16.7 Future Research Directions
The ability to maintain high-fidelity large-scale data for radiotherapy studies remains a major challenge despite the high volume of clinical generated data on almost daily basis. As discussed above there have been several ongoing institutional and multi-institutional initiatives such as the RTOG, radiogenomics consortium, and EuroCAT to develop such infrastructure; however, there is plenty of work to be done to overcome issues related to, data sharing hurdles, patient confidentiality issues lack of signaling pathways databases of radiation response, development of cost-effective multicenter communication systems that allows transmission, storage, and query of large datasets such images, dosimetry, and biomarkers information. The use of NLP techniques is a promising approach in organizing unstructured clinical data. Dosimetry and imaging data can benefit from existing infrastructure for Picture Archiving and Communication Systems (PACS) or other medical image databases. Methods based on the new emerging field of systems radiobiology will continue to grow on a rapid pace, but they could also benefit immensely from the development of specialized radiation response signaling pathway databases analogous to the currently existing pharmacogenomics databases.
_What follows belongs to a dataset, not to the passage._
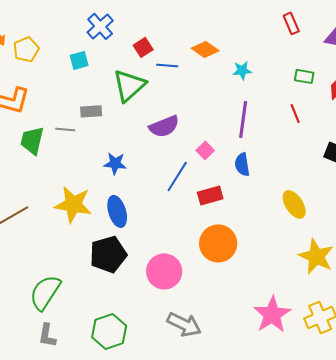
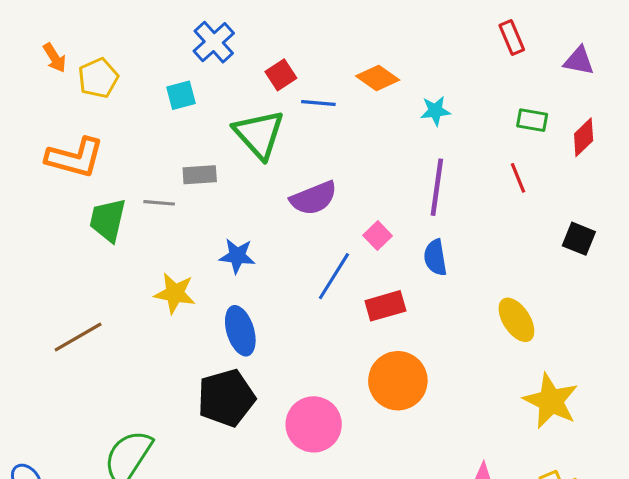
green triangle: (129, 85) -> (259, 134), turned -30
yellow star: (73, 204) -> (175, 293), moved, size x0.7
Data sharing among different institutions is a major hurdle, which could be solved through cooperative groups or distributed databases by developing in a cost-effective manner the necessary bioinformatics and communication infrastructure using open-access resources through partnership with industry.
16.8 Conclusion
Recent evolution in radiotherapy imaging and biotechnology has generated enormous amount of big data that spans clinical, dosimetric, imaging, and biological markers. This data provided new opportunities for reshaping our understanding of radiotherapy response and outcome modeling. However, the complexity of this data and the variability of tumor and normal tissue responses would render the utilization of advanced bioinformatics and machine learning methods as indispensible tools for better delineation of radiation complex interaction mechanisms and basically a cornerstone to “making data dreams come true” [79]. However, it also posed new challenges for data aggregation, sharing, confidentiality, and analysis. Moreover, radiotherapy data constitutes a unique interface between physics and biology that can benefit from the general advances in biomedical informatics research such as systems biology and available web resources while still requiring the development of its own technologies to address specific issues related to this interface. Successful application and development of advanced data communication and bioinformatics tools for radiation oncology big data so to speak is essential to better predicting radiotherapy response to accompany other aforementioned technologies and usher significant progress toward the goal of personalized treatment planning and improving the quality of life for radiotherapy cancer patients.